Всю черную работу по уходу за больным делает нелюбимая жена. В доме порядок. Ближний круг, постоянные посетители видят прекрасное лицо страдальца на фоне подушек в безукоризненно белых наволочках… В соседней комнате при открытых дверях знаменитая пианистка Мария Юдина почти непрерывно играет на фортепиано, исполняя классические произведения великих композиторов прошлого, которые любит Пастернак.
Друзья, приблизившись к умирающему, спрашивают, не хочет ли он позвать Ивинскую… Поэт отвечает, нет, не хочет.
Ивинская сидит на скамейке под окнами и молча страдает.
Там же толпятся переделкинские писатели. Они тоже скорбят и осведомляются, не нужна ли домашним какая-нибудь помощь. Им отвечают, нет, не нужна.
Пожалуй, так торжественно умирал один только старик Гете… Великий гений Иоганн Вольфганг Гете.

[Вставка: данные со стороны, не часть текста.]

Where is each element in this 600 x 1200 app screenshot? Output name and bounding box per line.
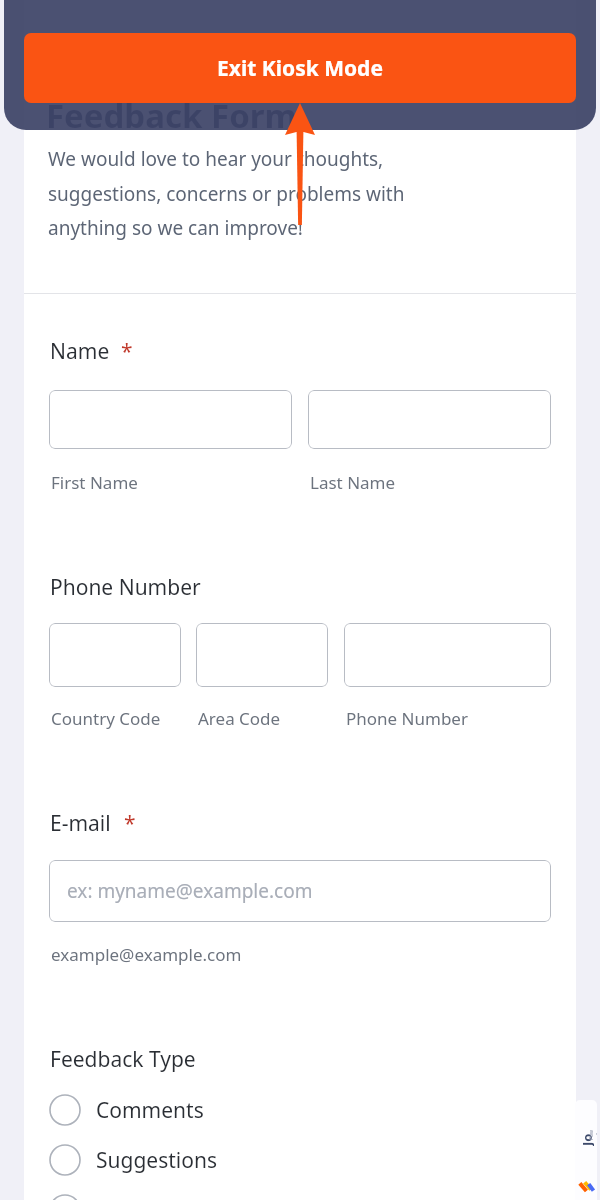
staticText: Feedback Form	[46, 93, 297, 138]
button[interactable]: Questions	[24, 1186, 576, 1200]
staticText: Area Code	[198, 707, 281, 730]
button[interactable]: Exit Kiosk Mode	[24, 33, 576, 103]
staticText: E-mail	[50, 809, 111, 838]
staticText: Powerful forms get it done	[588, 1130, 597, 1140]
button[interactable]: ex: myname@example.com	[49, 860, 551, 922]
button[interactable]: Jotform	[575, 1100, 597, 1200]
button[interactable]: Comments	[24, 1086, 576, 1134]
button[interactable]	[344, 623, 551, 687]
staticText: example@example.com	[51, 943, 242, 966]
button[interactable]	[196, 623, 328, 687]
staticText: *	[121, 337, 133, 366]
button[interactable]: Suggestions	[24, 1136, 576, 1184]
staticText: First Name	[51, 471, 138, 494]
staticText: Phone Number	[346, 707, 468, 730]
staticText: Comments	[96, 1096, 204, 1125]
staticText: Last Name	[310, 471, 396, 494]
staticText: Jotform	[578, 1130, 594, 1146]
staticText: *	[124, 809, 136, 838]
staticText: Exit Kiosk Mode	[217, 54, 383, 83]
button[interactable]	[49, 390, 292, 449]
staticText: Suggestions	[96, 1146, 217, 1175]
staticText: Name	[50, 337, 110, 366]
button[interactable]	[49, 623, 181, 687]
staticText: We would love to hear your thoughts, sug…	[48, 146, 478, 240]
staticText: Country Code	[51, 707, 161, 730]
button[interactable]	[308, 390, 551, 449]
staticText: ex: myname@example.com	[67, 878, 313, 904]
staticText: Phone Number	[50, 573, 201, 602]
staticText: Feedback Type	[50, 1045, 196, 1074]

Пастернак ушел из жизни в ореоле мученика и как мученик был похоронен на переделкинском кладбище. Провожали его толпы народа, буквально толпы — тысячи людей… И электрички из Москвы в Переделкино шли в тот день переполненные почитателями поэта. И даже кондукторы в электричках знали, что умер великий поэт… И речи на могиле произносили крамольные — мол, загубили нашего Поэта. И к могиле Пастернака много лет не зарастала народная тропа. И это прекрасно. Прекрасно, что в России чтят и помнят поэтов…
На этом я уже хотела поставить точку и повиниться в том, что стала такой злобной и нетерпимой к фальши. Но потом вспомнила, что наш теперешний главный сатирик Владимир Сорокин припечатал (извините за грубое слово) Пастернака куда более решительно, нежели я. Речь идет о самой знаменитой сорокинской книге «День опричника».
Оказывается, и Сорокин не мог простить Пастернаку его стихотворения во славу Сталина: «За древней каменной стеной // живет не человек — деянье…» В моей памяти, как я уже писала, сохранилось всего восемь строк, два четверостишия. Сорокин цитирует стихотворение целиком, прибавив еще четыре заключительные строчки…
Тут, конечно, ключевая строчка: «Но он остался человеком». Злодей, тиран, убийца миллионов «остался человеком». Такое надо придумать.
Важно не только то, что Сорокин счел нужным припомнить покойному поэту стихотворение — хвалу Сталину. Не вынужденный стих-отписку, какие писали тогда
Важнее всего, пожалуй, когда и кем оно было цитировано в книге Сорокина — так сказать, антураж…
…Место действия — Россия, отгороженная от всего цивилизованного мира каменной стеной. В стране восстановлены правление, нравы, обычаи времен Ивана Грозного. Даже пишут там на кириллице. Во главе этой России Государь. Карательные органы — опричнина, которой ведает некий Батя, он же самый страшный и растленный из всех опричников.
В тот день опричники зверски убили «могучего князя» (олигарха?)… И, как водится, собираются вечером пировать в узком кругу… Впрочем, они и днем пировали, то есть накачивались каким-то особенно дорогим наркотиком, а теперь в ожидании «кокоши» — кокаиновой оргии и одновременно мужеложеского кругового совокупления — ведут назидательную беседу…
Спрашивают у Бати, кто написал на того «могучего князя» донос? Батя отвечает, что донос написал некий «Филька-рифмоплет», и объясняет, что «Филька — способный парень, будет на нас работать» и что он не только доносы сочиняет, но и славит Государя… После чего решает ознакомить избранных опричников с этим «Филькой».